(1.) THE Revenue today impugns concurrent findings of the Commissioner of Income Tax (Appeals) ("CIT(A)") and the Income Tax Appellate Tribunal ("ITAT"). They had reversed the findings of the Assessing Officer ("AO"), who treated the assessee's income from sale of shares as business income, as opposed to Sort Term Capital Gain ("STCG"), as was original claimed in assessment proceedings. The assessee appealed the order of the AO on various grounds to the CIT(A), of which only the issue of income from sale of shares arises in this appeal. The following question of law arises for decision: Did the ITAT fall into error in upholding the assessee's contention that the latter earned Short Term Capital Gain on account of sale of shares.

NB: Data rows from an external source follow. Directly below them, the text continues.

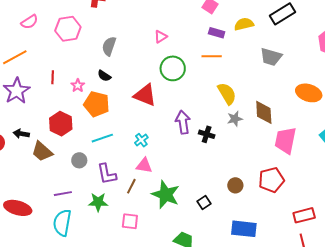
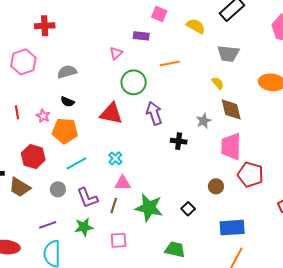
yellow semicircle: (244, 24) -> (196, 26), turned 54
purple rectangle: (217, 33) -> (141, 36), moved
gray semicircle: (109, 46) -> (67, 72), turned 66
yellow semicircle: (227, 94) -> (218, 83), moved, size x0.6
purple arrow: (183, 122) -> (154, 113), moved
pink trapezoid: (285, 140) -> (231, 147), moved
red pentagon: (271, 180) -> (250, 175), turned -30

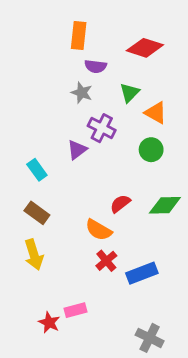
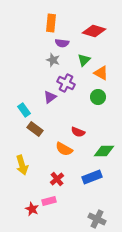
red semicircle: (120, 204) -> (78, 132), turned -120
green diamond: (165, 205) -> (104, 151), moved
brown rectangle: (37, 213) -> (35, 129), moved
red cross: (106, 261) -> (57, 179), moved

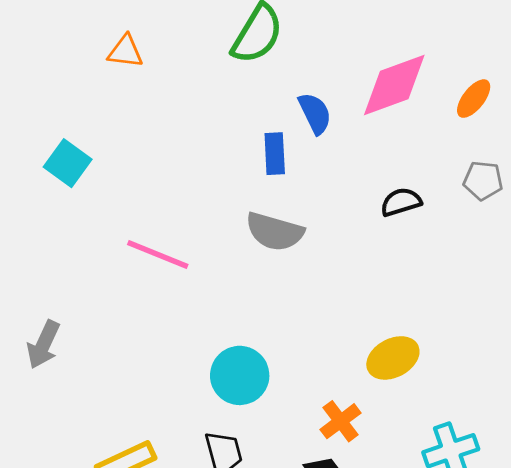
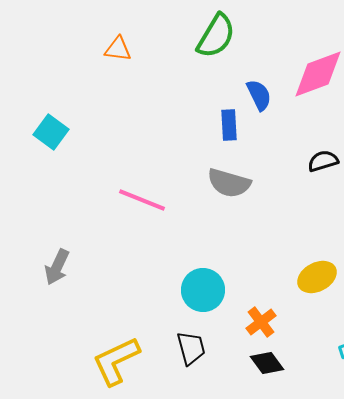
cyan square: (68, 163) -> (51, 132), moved
orange cross: (341, 421) -> (261, 322), moved

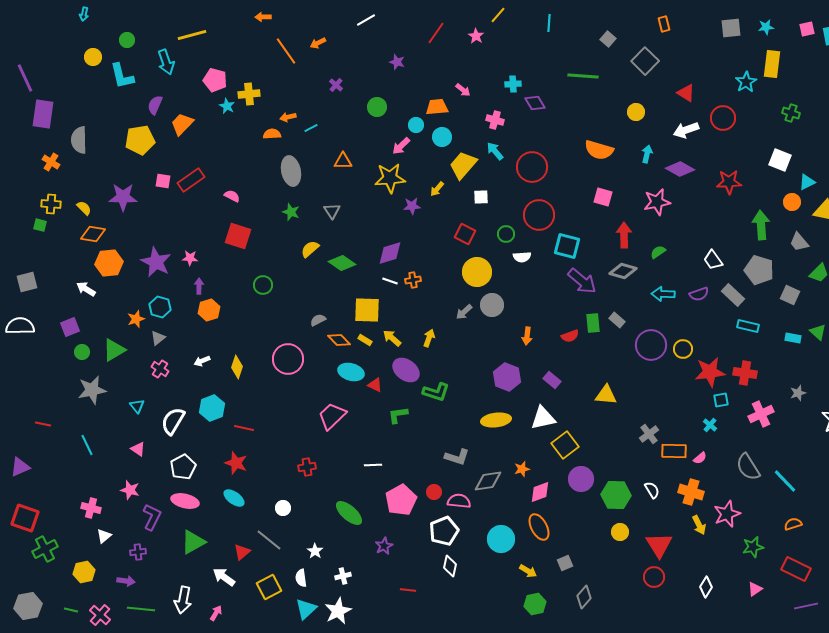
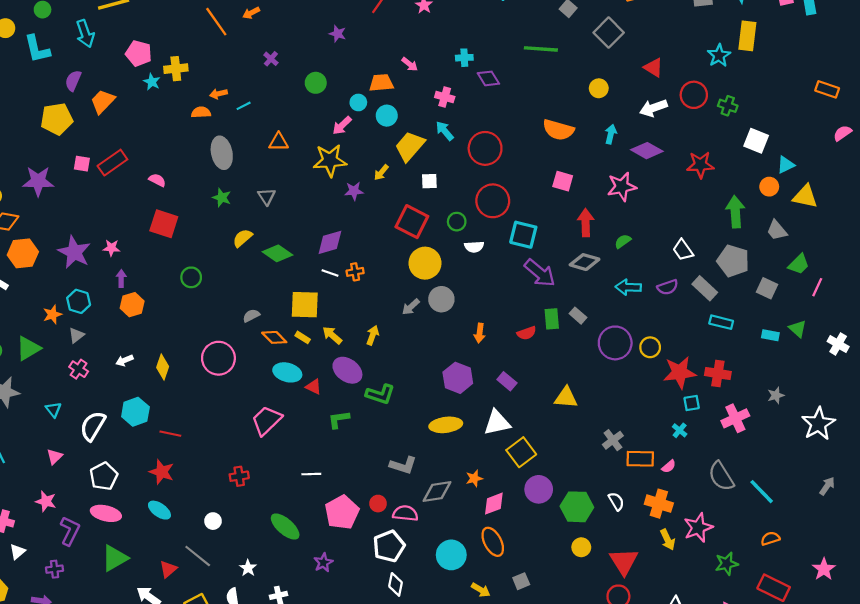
green cross: (791, 113) -> (728, 106), moved
red square: (465, 234) -> (412, 222), size x1.4
pink triangle: (138, 449) -> (55, 457), turned 42

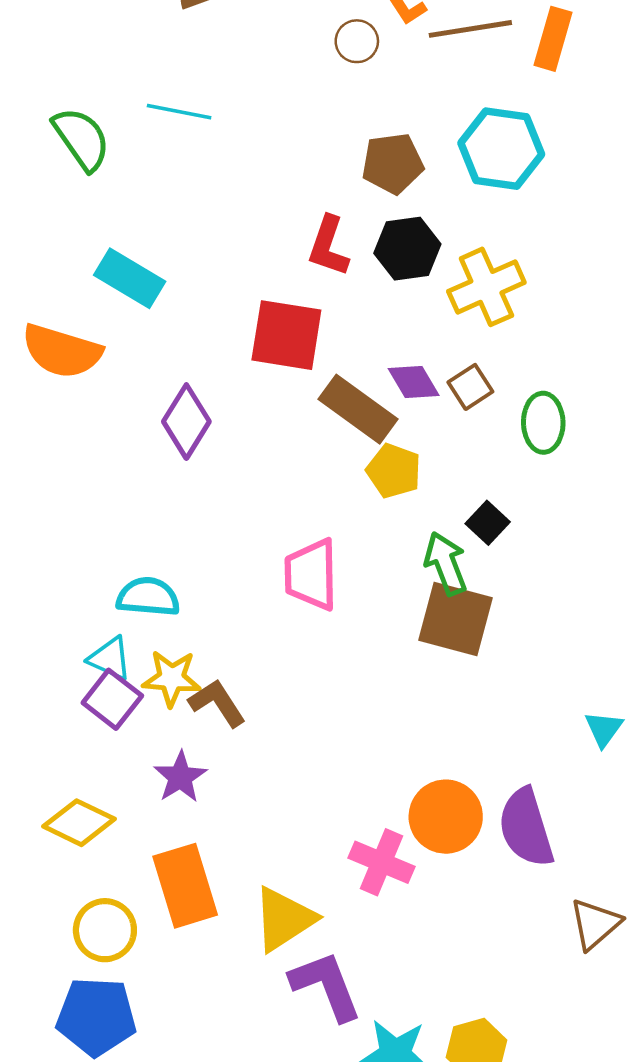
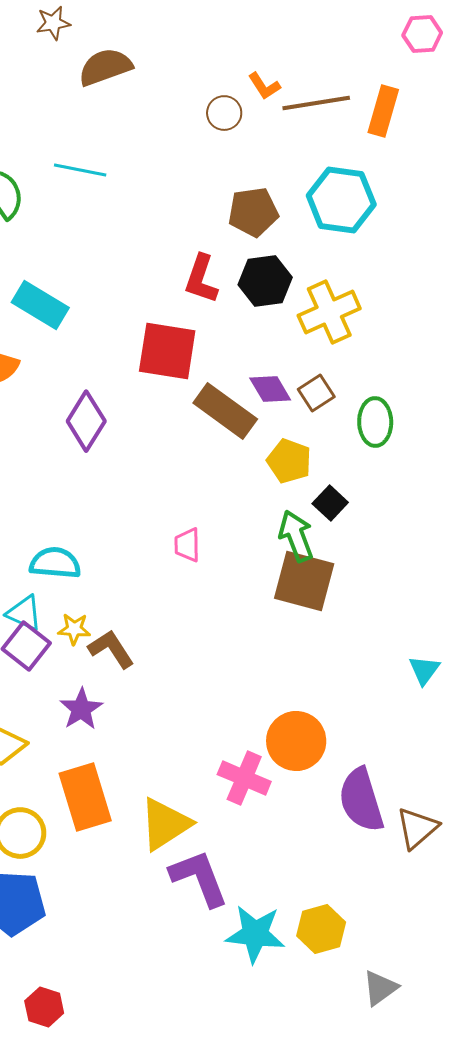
yellow pentagon: (394, 471) -> (289, 461), moved
pink trapezoid: (311, 575) -> (187, 545), size x0.6
yellow star: (172, 678) -> (74, 629), size x0.7
purple semicircle: (526, 828) -> (361, 800), moved

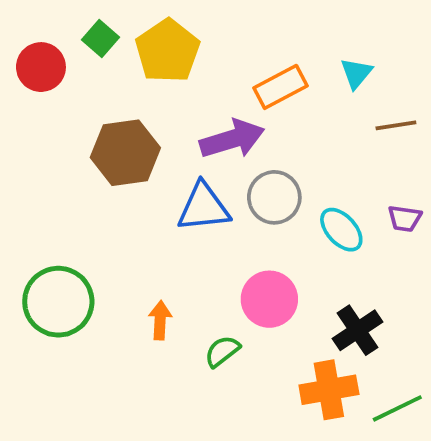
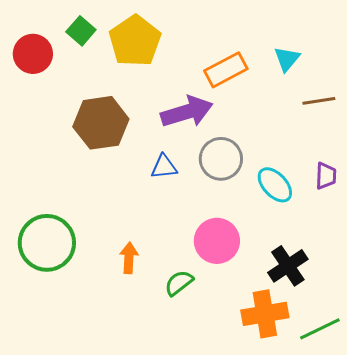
blue triangle: (204, 207) -> (164, 167), size x0.6
purple trapezoid: (405, 218) -> (326, 176), turned -96

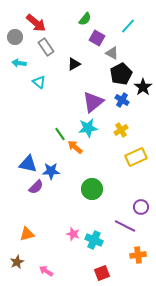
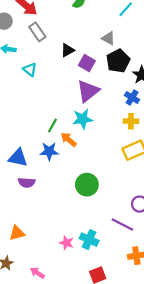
purple square: (97, 38) -> (87, 63), moved
blue cross: (122, 100) -> (132, 98), moved
yellow cross: (121, 130) -> (131, 121), moved, turned 32
green line: (60, 134) -> (52, 125), turned 64
blue star: (51, 171) -> (49, 151), moved
purple semicircle: (36, 187) -> (27, 183), turned 49
pink star: (73, 234) -> (66, 243), moved

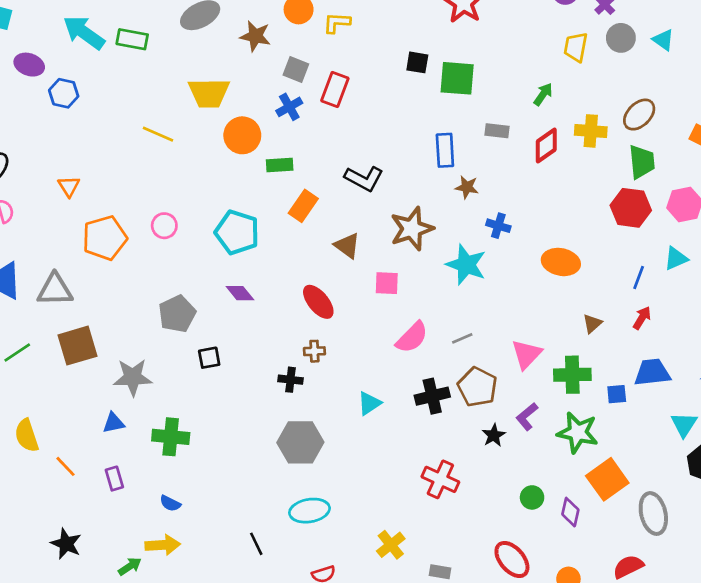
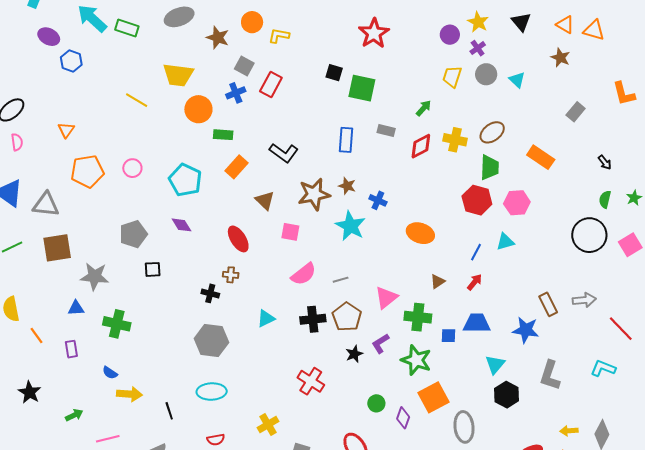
brown star: (467, 187) -> (347, 186), moved
yellow arrow: (163, 545) -> (130, 394), moved

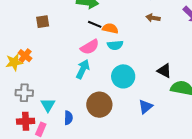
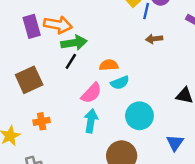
brown square: (43, 22) -> (29, 80), size x1.6
black line: (95, 24) -> (71, 61), moved, turned -64
orange cross: (25, 56) -> (42, 121), moved, turned -32

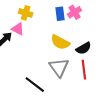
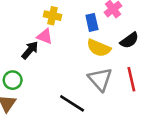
blue rectangle: (60, 14) -> (92, 22), moved
black semicircle: (84, 48) -> (129, 40), moved

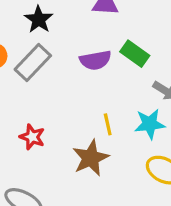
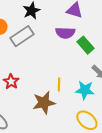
purple semicircle: (95, 60) -> (65, 33), moved

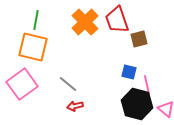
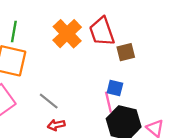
pink line: (147, 85) -> (108, 102), moved

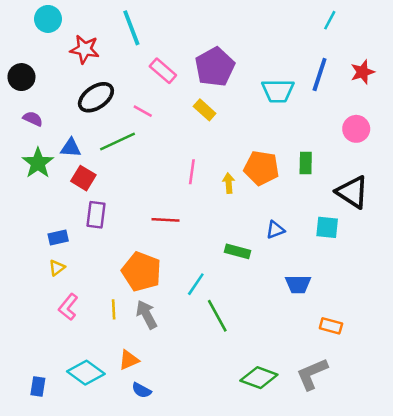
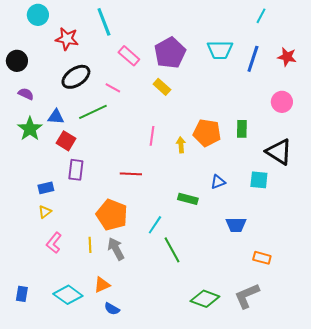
red star: (363, 72) -> (287, 57), turned 30
cyan trapezoid: (278, 91) -> (220, 50), moved
blue rectangle: (38, 387) -> (22, 294), moved

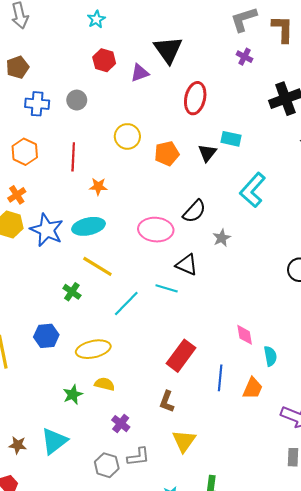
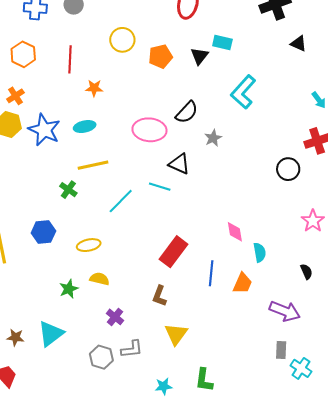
cyan ellipse: (89, 226) -> (85, 127), size x0.7
yellow line: (97, 266) -> (93, 165), turned -44
yellow ellipse: (93, 349) -> (89, 245), size x0.7

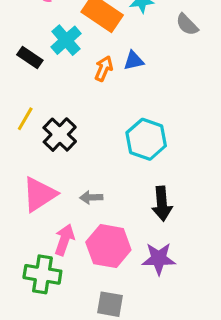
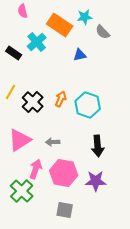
gray semicircle: (187, 25) -> (103, 32), moved
orange arrow: (104, 69) -> (61, 99), moved
green cross: (42, 274) -> (22, 191), turned 35

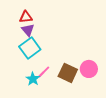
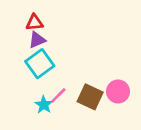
purple triangle: (28, 30) -> (37, 40), turned 48

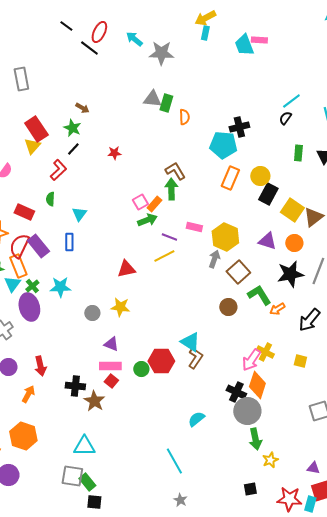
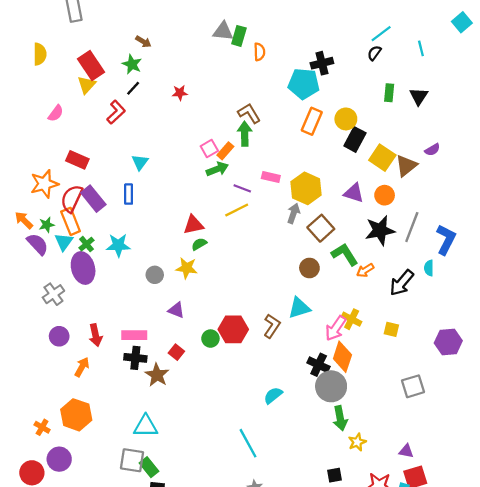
green semicircle: (50, 199) -> (199, 244), moved, turned 56
cyan triangle: (190, 342) -> (299, 308), moved, turned -50
pink rectangle: (110, 366) -> (134, 335), moved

(2.) DURING the course of assessment proceedings, the assessee had made a claim of STCG for Rs. 3,10,62,544. On the basis of details of the sale and purchase transactions, the AO reached the prima facie opinion that the income was business income, and so, on 18th October, 2010, the assessee was asked to explain reasons for claiming STCG. The assessee supplied reasons on 13 th December, 2010, which were rejected by the final assessment order made on 2nd August, 2012. The AO relied on various judgments of the Supreme Court to recount (a) whether the holding of shares is by way of investment or forms part of stock in trade is a matter within the knowledge of the assessee and depends on how it is shown in its accounts; (b) that res judicata does not apply to these proceedings and assessments in previous years as STCG is not conclusive; (c) there is no universal standard to determine whether the income is from business or STCG; this depends on the nature, frequency, volume of the transactions, ratio between sales and purchases, period for which shares are held, and whether dividend was earned before the sale; (d) nothing prevents the assessee from maintaining two portfolios, one for business and the other for investment. Based on these aspects, the AO recorded that the income in this case was business income:
(3.) ON appeal, the ITAT sustained findings, holding that in more than 90% of the cases there has been only one transaction of sale and purchase. Further, the share of dividend income to investment income was considered to be insufficient, by itself, to bracket the income as business income. On the basis of the frequency and volume of transactions, thus, the ITAT held that the income was STCG.